Closed Ducasse closed 4 years ago
I think we tried to avoid having scanTokens: as it exposes a very low level aspect of the Parser: the fact that it uses tokens. It was an API of the Parser and thus exposed implementation details that you should not (imagine we would want to switch to a scanner less parser).
Then later it was added back to be backward compatible, but only to the scanner, where it is perfectly ok (as it is clear that you need that scanner if you want to use it)
We can improve the method as needed.
But I think the goal scanTokens: is not literals, it is supposed to return the string cut into pieces of what the scanner scans as tokens.
But we need to have access to RBTokens and not their value. In addition we should change the Parser so that we can give it a stream of RBToken instead of the piece of code.
But this would hard-code the fact that the parser uses Tokens. Do we want that?
Do we want that?
Yes, because we need it to implement another parser, but reusing the scanner. So yes.
What if that parser would be scannerless?
I just want to avoid to hard code the fact that there is a scanner at all.
That's a theoretical problem we don't have... What if we have a stackless VM?
I just want to avoid to hard code the fact that there is a scanner at all.

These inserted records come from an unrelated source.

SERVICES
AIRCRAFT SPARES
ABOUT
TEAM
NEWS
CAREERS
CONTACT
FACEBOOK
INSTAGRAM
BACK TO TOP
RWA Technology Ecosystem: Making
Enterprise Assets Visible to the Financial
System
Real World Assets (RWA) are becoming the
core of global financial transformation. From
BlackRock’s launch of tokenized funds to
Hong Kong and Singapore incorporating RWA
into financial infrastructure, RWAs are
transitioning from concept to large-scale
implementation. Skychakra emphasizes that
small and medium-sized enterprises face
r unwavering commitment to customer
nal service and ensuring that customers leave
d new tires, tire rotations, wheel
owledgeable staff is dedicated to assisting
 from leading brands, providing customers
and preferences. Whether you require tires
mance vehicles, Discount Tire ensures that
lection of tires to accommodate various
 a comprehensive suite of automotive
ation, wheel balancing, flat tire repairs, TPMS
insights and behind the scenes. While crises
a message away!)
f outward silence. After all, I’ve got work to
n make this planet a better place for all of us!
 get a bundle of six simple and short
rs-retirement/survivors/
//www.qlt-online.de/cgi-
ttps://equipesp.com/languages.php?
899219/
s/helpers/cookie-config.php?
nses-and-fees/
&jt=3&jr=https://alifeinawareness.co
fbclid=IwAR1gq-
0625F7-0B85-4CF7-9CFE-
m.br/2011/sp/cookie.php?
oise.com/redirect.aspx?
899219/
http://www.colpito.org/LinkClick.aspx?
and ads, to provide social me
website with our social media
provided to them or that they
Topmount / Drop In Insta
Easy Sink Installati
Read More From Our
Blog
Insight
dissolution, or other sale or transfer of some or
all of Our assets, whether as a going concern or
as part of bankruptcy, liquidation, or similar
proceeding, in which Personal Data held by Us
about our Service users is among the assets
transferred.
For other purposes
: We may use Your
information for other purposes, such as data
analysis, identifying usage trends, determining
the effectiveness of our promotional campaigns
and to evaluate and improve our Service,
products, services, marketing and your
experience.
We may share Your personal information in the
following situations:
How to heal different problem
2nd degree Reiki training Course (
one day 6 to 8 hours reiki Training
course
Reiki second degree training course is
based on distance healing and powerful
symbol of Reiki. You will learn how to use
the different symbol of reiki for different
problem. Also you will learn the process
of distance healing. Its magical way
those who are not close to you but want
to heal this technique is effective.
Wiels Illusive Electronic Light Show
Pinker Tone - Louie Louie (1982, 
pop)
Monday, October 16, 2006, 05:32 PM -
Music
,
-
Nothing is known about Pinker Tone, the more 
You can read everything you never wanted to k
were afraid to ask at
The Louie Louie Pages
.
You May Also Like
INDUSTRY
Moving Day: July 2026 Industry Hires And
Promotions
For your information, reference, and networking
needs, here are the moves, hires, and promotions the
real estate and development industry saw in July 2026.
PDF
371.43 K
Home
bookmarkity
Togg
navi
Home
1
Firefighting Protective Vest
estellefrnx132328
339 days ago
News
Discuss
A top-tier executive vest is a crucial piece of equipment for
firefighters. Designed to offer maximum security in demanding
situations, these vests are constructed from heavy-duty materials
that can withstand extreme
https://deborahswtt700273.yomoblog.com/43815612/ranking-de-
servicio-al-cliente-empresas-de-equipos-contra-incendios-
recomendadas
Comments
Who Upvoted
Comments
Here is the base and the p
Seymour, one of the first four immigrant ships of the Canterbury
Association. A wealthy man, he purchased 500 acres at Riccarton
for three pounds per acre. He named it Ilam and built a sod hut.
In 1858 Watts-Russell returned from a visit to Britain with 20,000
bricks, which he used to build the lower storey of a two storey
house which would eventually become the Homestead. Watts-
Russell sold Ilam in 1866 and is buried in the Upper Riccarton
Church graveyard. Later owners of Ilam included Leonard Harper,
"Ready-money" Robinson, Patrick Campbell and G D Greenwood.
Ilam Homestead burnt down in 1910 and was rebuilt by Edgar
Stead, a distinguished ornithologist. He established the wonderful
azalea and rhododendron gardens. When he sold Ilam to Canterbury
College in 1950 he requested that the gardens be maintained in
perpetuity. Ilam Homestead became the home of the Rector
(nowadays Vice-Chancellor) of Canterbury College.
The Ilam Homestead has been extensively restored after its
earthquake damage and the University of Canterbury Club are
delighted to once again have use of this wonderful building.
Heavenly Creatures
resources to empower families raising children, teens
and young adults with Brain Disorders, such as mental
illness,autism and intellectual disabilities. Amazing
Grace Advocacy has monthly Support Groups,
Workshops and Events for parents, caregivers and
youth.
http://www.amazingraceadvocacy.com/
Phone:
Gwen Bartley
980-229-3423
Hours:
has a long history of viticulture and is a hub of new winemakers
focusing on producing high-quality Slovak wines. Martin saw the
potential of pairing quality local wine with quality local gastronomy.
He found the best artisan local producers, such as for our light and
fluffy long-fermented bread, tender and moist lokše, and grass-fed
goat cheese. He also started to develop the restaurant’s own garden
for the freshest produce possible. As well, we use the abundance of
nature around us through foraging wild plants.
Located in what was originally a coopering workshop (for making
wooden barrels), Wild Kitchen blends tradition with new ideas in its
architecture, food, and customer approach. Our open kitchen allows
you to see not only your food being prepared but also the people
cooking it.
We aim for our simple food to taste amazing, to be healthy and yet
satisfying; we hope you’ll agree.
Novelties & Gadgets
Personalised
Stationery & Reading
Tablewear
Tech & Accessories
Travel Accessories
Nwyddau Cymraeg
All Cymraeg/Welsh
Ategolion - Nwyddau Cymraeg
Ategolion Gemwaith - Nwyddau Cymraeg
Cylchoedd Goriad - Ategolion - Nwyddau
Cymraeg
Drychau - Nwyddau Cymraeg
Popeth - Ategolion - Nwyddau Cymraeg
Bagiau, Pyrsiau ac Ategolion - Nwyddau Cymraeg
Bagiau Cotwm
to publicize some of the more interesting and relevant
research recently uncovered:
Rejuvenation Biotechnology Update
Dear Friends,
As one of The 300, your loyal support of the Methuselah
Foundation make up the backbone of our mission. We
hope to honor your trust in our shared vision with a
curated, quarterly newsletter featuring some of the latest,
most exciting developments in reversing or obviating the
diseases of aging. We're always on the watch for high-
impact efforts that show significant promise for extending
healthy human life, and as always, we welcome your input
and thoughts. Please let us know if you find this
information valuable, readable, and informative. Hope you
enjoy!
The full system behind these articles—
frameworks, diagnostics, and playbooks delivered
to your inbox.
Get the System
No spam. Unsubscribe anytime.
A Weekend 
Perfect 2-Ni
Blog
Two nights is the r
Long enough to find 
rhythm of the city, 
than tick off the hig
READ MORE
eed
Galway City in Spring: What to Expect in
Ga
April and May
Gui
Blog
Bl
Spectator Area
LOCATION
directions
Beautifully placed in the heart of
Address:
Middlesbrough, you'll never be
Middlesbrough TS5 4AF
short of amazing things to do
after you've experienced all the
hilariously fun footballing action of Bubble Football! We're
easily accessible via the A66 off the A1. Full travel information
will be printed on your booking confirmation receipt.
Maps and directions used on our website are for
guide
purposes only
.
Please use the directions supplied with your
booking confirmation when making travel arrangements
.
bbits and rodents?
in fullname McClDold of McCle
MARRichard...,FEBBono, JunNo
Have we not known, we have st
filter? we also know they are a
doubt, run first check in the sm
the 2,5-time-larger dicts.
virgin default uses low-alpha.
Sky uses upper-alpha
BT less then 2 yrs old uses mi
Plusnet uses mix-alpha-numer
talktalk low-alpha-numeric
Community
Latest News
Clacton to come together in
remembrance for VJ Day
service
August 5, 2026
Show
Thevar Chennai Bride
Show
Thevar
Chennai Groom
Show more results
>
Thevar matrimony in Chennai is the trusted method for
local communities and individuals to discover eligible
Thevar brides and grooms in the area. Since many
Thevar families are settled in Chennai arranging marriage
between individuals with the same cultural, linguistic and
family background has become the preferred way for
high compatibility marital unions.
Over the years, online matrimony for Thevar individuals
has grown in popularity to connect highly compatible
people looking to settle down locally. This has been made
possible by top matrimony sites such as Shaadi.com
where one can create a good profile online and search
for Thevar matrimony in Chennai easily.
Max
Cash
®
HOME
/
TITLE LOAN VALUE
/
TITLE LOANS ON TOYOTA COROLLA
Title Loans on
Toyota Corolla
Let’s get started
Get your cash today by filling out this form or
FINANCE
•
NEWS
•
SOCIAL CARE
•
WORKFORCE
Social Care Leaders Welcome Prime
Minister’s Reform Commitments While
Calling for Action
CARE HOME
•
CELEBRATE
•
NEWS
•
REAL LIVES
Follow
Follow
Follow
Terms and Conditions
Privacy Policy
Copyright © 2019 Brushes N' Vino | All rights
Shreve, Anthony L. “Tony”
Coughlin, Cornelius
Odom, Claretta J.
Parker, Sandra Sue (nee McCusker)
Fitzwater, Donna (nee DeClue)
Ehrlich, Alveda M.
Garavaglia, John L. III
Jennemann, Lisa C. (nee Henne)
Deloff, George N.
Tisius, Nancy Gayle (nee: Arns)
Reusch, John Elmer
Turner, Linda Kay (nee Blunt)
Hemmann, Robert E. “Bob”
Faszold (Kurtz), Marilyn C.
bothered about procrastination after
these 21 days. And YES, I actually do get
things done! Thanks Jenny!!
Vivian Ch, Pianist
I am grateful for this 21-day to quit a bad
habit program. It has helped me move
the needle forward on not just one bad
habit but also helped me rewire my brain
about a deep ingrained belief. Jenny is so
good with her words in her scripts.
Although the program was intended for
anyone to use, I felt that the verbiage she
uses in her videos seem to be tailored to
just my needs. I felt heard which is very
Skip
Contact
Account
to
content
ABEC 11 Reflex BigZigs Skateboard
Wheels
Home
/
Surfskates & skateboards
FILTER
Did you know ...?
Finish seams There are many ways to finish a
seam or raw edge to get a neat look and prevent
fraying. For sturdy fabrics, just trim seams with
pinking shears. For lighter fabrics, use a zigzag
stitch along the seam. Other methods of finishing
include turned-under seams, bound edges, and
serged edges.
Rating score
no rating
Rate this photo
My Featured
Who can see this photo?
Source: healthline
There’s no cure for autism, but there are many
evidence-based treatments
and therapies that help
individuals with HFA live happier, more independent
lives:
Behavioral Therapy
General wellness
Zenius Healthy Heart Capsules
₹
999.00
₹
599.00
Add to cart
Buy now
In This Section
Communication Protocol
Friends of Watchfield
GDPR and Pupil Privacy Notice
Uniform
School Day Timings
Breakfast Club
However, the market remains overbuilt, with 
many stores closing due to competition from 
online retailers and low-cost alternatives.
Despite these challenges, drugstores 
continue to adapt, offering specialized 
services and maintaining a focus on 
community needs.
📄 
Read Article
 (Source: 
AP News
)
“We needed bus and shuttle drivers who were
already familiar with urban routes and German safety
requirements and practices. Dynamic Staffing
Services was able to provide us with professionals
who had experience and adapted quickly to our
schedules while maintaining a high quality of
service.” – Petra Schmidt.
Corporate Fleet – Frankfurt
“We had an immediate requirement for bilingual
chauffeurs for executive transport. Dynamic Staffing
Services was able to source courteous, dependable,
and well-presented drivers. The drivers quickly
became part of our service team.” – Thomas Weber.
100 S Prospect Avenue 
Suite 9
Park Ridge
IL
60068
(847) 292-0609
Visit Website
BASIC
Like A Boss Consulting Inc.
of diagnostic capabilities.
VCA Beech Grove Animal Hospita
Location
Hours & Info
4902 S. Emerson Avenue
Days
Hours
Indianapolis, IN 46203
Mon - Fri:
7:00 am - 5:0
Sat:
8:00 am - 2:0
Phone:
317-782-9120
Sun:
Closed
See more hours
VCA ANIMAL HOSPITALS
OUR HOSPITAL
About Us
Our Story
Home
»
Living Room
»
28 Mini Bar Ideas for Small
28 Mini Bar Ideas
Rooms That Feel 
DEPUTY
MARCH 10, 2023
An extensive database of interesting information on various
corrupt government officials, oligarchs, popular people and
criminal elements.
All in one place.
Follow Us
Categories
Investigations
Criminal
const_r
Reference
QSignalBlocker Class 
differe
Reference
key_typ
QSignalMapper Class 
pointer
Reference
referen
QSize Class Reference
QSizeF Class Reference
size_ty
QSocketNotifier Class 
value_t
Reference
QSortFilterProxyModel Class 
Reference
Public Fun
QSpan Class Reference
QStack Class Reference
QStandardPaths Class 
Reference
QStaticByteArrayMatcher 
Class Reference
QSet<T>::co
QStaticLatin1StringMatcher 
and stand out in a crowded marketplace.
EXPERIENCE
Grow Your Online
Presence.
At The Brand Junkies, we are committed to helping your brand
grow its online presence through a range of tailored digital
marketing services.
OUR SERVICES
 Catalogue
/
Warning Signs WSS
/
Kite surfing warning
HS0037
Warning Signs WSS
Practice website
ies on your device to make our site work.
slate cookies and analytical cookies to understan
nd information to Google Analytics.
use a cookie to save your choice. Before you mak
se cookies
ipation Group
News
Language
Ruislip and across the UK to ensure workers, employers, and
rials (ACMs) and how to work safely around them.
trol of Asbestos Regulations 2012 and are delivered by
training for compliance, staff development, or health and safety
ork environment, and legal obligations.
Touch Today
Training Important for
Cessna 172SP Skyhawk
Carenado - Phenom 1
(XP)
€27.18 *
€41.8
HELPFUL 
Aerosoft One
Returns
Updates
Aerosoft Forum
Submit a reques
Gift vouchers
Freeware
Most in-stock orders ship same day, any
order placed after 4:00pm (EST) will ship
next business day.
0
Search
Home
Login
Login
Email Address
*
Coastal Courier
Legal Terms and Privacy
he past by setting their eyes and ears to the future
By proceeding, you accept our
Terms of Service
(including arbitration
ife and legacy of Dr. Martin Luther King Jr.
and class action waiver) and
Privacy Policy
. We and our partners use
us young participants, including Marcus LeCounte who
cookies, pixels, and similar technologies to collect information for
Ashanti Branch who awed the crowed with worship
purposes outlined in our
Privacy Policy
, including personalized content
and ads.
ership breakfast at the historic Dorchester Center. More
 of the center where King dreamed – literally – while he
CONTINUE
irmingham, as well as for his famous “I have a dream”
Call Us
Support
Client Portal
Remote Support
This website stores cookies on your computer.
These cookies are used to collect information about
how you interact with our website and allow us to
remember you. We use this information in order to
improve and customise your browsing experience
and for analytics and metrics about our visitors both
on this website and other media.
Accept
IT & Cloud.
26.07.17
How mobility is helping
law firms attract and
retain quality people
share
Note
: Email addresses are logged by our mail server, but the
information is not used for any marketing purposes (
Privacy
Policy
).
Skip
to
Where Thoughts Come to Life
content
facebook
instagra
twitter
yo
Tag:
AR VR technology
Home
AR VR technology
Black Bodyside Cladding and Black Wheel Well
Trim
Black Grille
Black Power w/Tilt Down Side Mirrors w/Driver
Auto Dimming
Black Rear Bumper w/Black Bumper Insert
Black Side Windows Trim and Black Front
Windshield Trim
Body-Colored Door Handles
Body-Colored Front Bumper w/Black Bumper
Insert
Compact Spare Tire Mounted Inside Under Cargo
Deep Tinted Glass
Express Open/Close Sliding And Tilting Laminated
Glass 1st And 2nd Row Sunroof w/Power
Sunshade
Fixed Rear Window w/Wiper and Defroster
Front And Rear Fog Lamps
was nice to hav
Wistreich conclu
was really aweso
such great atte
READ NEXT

I think there are worse things hardcoded. I think we can document the fact this scanner works with Tokens. That's not a bad thing. We are not going to change the scanner soon. And in any case, if we change the scanner we have to change the parser too, so it does not change much.
But Scanners are often very much implementation details for the Parser. E.g. if we would use SmaCC for creating a Parser, it would come with it's own Scanner and it's own tokens.
Sure, but we could say the same of many things. Like: what about the coupling between slots and the IR? Isn't the IR an internal detail about the compiler? Why do slots or FFI use it?
To me this is just a matter of adding useful hooks. Now, I wont waste any more time in a discussion that to me does not make sense.
Why can't we do a separate parser using the same infrastructure? Yes, it was not originally made to do that. But the constraint posed is rather artificial.
Why scanTokens does not invoke scanToken and return literal tokens.
We should update the comments of this method and introduce a new one.
scanTokens: aStringOrStream | scanner | scanner := self on: aStringOrStream readStream. ^scanner contents collect:[ :t | t value ]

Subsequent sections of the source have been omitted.